You can't go more than 10 miles in PA without roadwork.


anthroguy101 said:


> PA's road system is like the worst in the country.  They make one stupid decision after another.


Don't remind me. The twisting and winding hills don't make things any better...


----------



## HotRodLincoln (Apr 16, 2010)

I've met people from practically every state, and everybody seems to love their state
I LOVE VIRGINIA
I LOVE TEXAS
until I get to Delaware, which up until this thread, people from DE seem to not care about their state
then there are people like me
I HATE NJ
should be split into 2 states, North Jersey and South Jersey


----------



## EchoSwiftpaws (Apr 16, 2010)

HotRodLincoln said:


> Delaware only sucks to drive in (can barely see the road lines) and is better than Jersey
> 
> I'd might show up depending on where in DE and when



We'd most likely use the Newark Free Library as a rendezvous point, then I was thinking we could head toward the George Wilson Center park, which is near Main Street, or maybe just hang out around Main Street itself. There are lots of interesting stores in the area, my favorite of which would be Days of Knights. They sell tons of tabletop rpg stuff, as well as other gaming stuff.  
When this meet would be, I'm not quite sure yet. I want to make it a good time for anyone who might be interested, so I'll have to check my work schedule and see when I have off next. Main Street's stores close around 5 PM on Sundays, but are open a bit later on other days, so I'm thinking on a Saturday during the day.


----------



## xcliber (Apr 16, 2010)

Most Saturdays work for me, but not if I get this job I applied for...


----------



## HotRodLincoln (Apr 17, 2010)

my work hours are so screwy, I never know when I'm working


----------



## thunder_lizard (Apr 19, 2010)

Echo: http://thefurststate.com/forums/index.php

They hold furbowl meets monthly in the Wilmington area, along with various other events (camping, dances, etc). Everyone I've met thus far is mega friendly, and they're always looking to add new members. You'll find me on there under the name Fraxx


----------



## EchoSwiftpaws (Apr 20, 2010)

thunder_lizard said:


> Echo: http://thefurststate.com/forums/index.php
> 
> They hold furbowl meets monthly in the Wilmington area, along with various other events (camping, dances, etc). Everyone I've met thus far is mega friendly, and they're always looking to add new members. You'll find me on there under the name Fraxx



Thanks for the link. ^^ I signed myself up (along with my mate and a friend) to go to this month's furbowl meet. Can barely wait until Saturday now!


----------



## xcliber (Apr 20, 2010)

EchoSwiftpaws said:


> Thanks for the link. ^^ I signed myself up (along with my mate and a friend) to go to this month's furbowl meet. Can barely wait until Saturday now!
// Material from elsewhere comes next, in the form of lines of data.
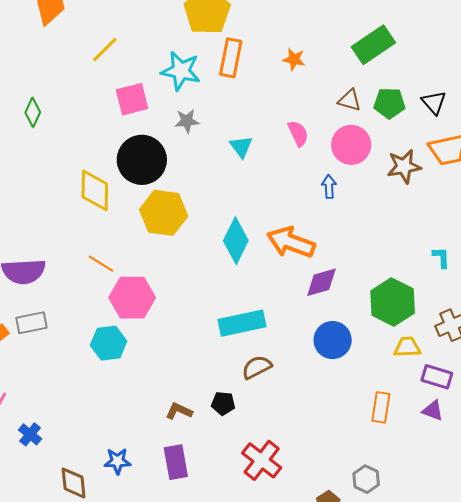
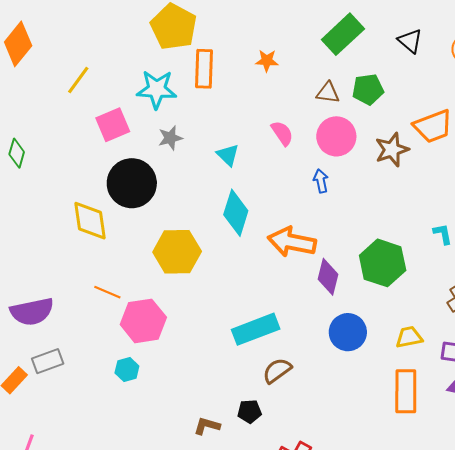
black triangle: (434, 102) -> (410, 41), moved
yellow hexagon: (164, 213) -> (177, 252), moved
cyan diamond: (236, 241) -> (236, 213), moved
purple diamond: (321, 282) -> (328, 277), turned -51
green hexagon: (393, 302) -> (383, 263), moved
cyan hexagon: (109, 343) -> (127, 369), size x0.7
yellow trapezoid: (407, 347) -> (409, 337), moved
orange rectangle: (381, 407) -> (406, 391), size x1.4

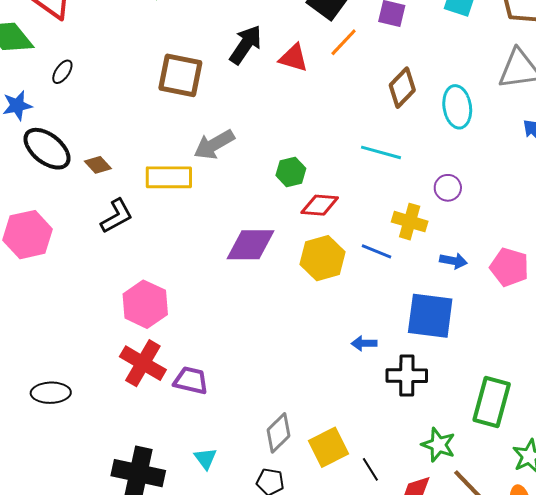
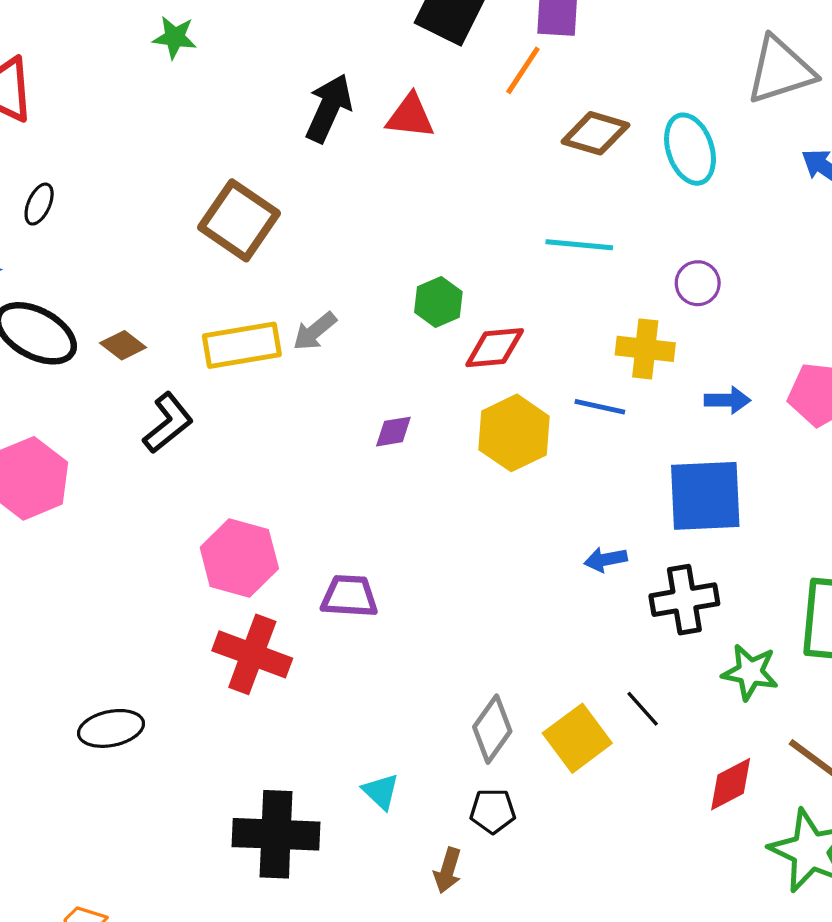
orange line: (344, 42) -> (523, 70), moved
brown square: (180, 75) -> (239, 220), moved, turned 33
brown diamond: (402, 88) -> (595, 133), turned 72
gray arrow: (214, 145) -> (315, 331), moved, size x0.7
purple diamond: (251, 245) -> (393, 432), size x0.5
purple trapezoid: (191, 380) -> (349, 596), moved
green star: (438, 445) -> (750, 672), moved
black line: (370, 469) -> (643, 709), moved

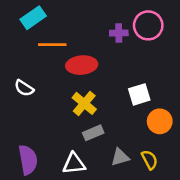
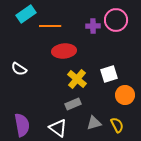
orange line: (52, 45) -> (50, 26), moved
yellow cross: (84, 103) -> (77, 79), moved
white triangle: (74, 164) -> (58, 128), turned 42

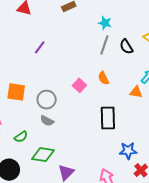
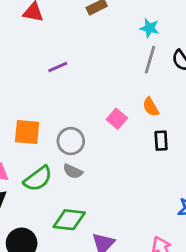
purple line: (40, 47) -> (58, 67), turned 32
black rectangle: (108, 118) -> (161, 141), moved, size x0.6
green semicircle: (21, 137) -> (38, 179), moved, size x1.5

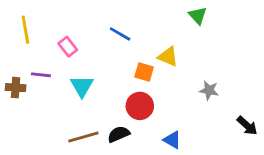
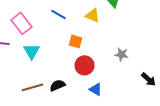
pink rectangle: (68, 47) -> (22, 23), size x1.5
yellow triangle: (168, 56) -> (92, 15), moved
red circle: (140, 106) -> (84, 65), moved

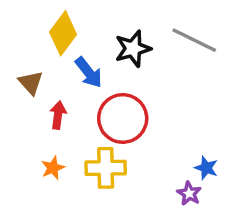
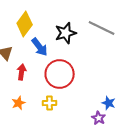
yellow cross: (106, 168) -> (50, 103), size x0.6

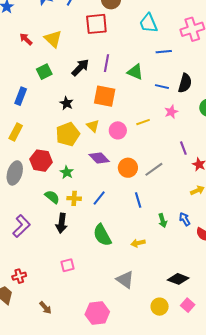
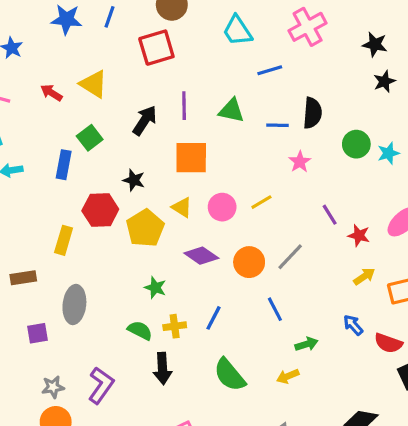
blue rectangle: (21, 96) -> (64, 165), moved
yellow line: (143, 122) -> (261, 202), moved
red hexagon: (41, 161) -> (100, 210), moved
green arrow: (163, 221) -> (306, 344), moved, turned -80

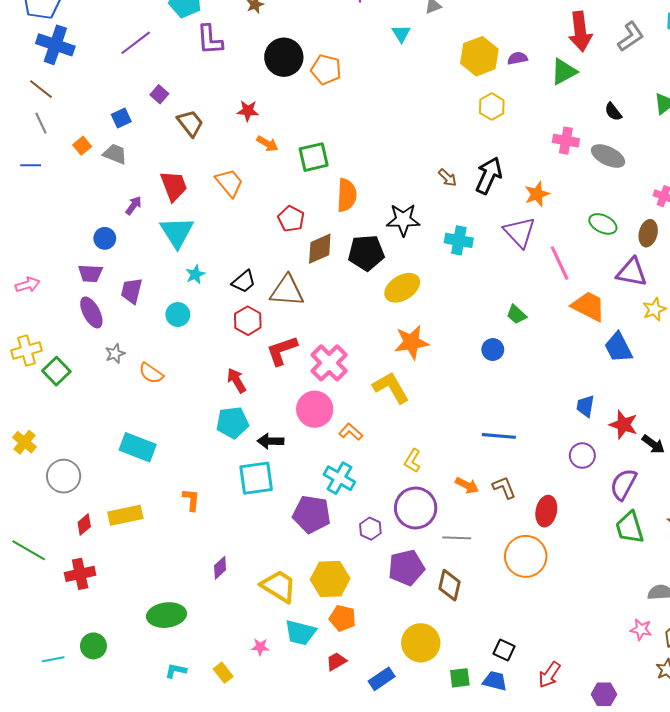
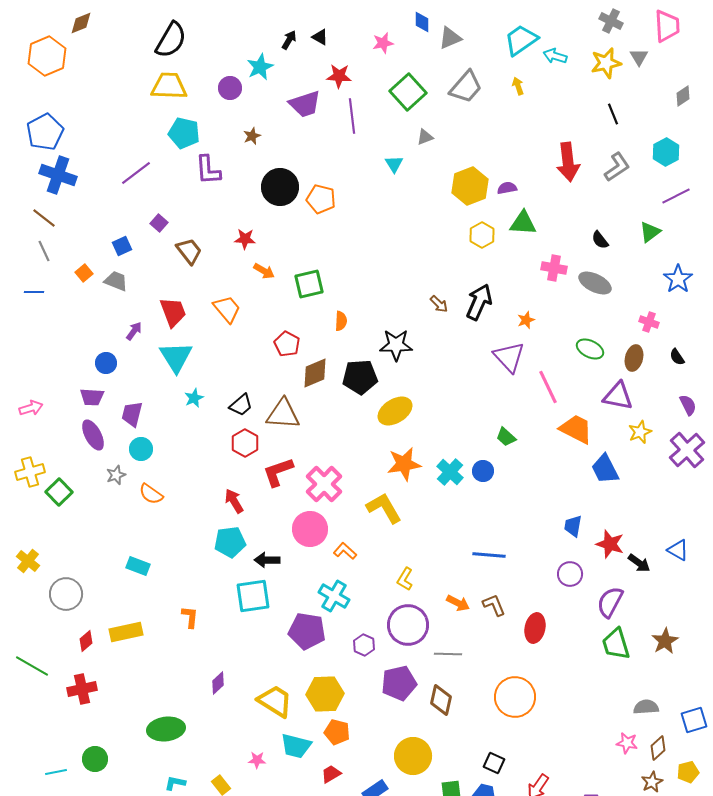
green triangle: (564, 72) -> (523, 223), moved, turned 32
orange star: (537, 194) -> (526, 320), size x0.7
orange semicircle: (347, 195) -> (341, 321), size x0.6
cyan cross: (459, 240) -> (450, 472), moved, turned 32
cyan circle: (178, 315) -> (141, 449), moved
cyan rectangle: (138, 447) -> (138, 566), size x0.7
orange circle: (526, 556) -> (515, 697), moved

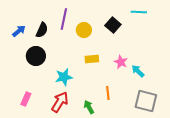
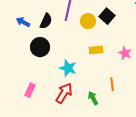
black square: (113, 25) -> (107, 16), moved
blue arrow: (19, 31) -> (23, 22), turned -112
cyan star: (64, 77) -> (68, 68), turned 30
OMG! I was gonna do that too!! But I don't have the gas right now to get down there.


----------



## EchoSwiftpaws (Apr 22, 2010)

xcliber said:


> OMG! I was gonna do that too!! But I don't have the gas right now to get down there.



You've still got tomorrow to get gas in the car.  Or you could get gas on the way. After all, the Furbowl doesn't start till 7 pm-ish.


----------



## xcliber (Apr 22, 2010)

EchoSwiftpaws said:


> You've still got tomorrow to get gas in the car.  Or you could get gas on the way. After all, the Furbowl doesn't start till 7 pm-ish.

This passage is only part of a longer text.